WHAT IS BEING ASKED:
What lines in the data below mention the string "gistro"? Copy them out.

RECORD EXTRACTS:
┄┄┄┄┄┄┄┄┄┄

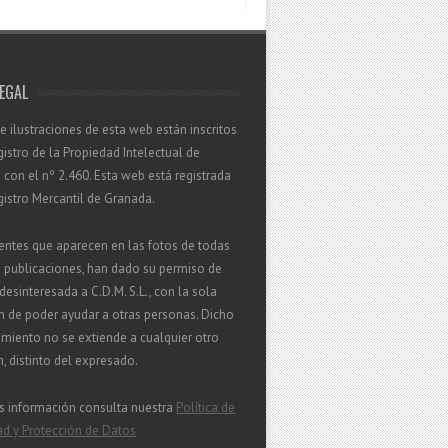
LEGAL
 e ilustraciones de esta web están inscritos
gistro de la Propiedad Intelectual de
con el nº 2.460. Esta web está registrada
gistro Mercantil de Granada.
entes que aparecen en las fotos de todas
s publicaciones, han dado su permiso de
esinteresada a C.D.M. S.L., con la sola
n de poder ayudar a otras personas. Dicho
miento no se extiende a cualquier otro
in, distinto del expresado.
s información consulta nuestra
Política de
ad y Protección de Datos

┄┄┄┄┄┄┄┄┄┄

SOLUTION TO THIS PROBLEM:
gistro de la Propiedad Intelectual de
gistro Mercantil de Granada.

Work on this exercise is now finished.